- [Exercise aim] Only the text of the records belongs in the answer; the pictures must be dropped.

- [Exercise input]
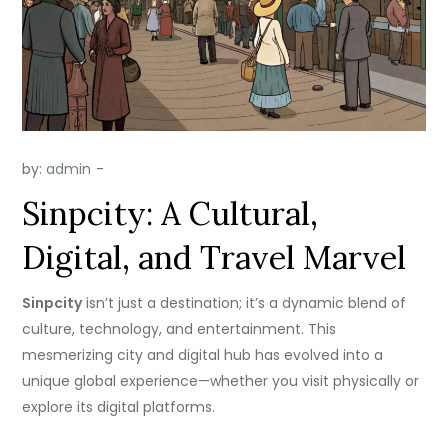
by:
admin
Sinpcity: A Cultural,
Digital, and Travel Marvel
Sinpcity
isn’t just a destination; it’s a dynamic blend of
culture, technology, and entertainment. This
mesmerizing city and digital hub has evolved into a
unique global experience—whether you visit physically or
explore its digital platforms.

- [Result for this task]
by:
admin
Sinpcity: A Cultural,
Digital, and Travel Marvel
Sinpcity
isn’t just a destination; it’s a dynamic blend of
culture, technology, and entertainment. This
mesmerizing city and digital hub has evolved into a
unique global experience—whether you visit physically or
explore its digital platforms.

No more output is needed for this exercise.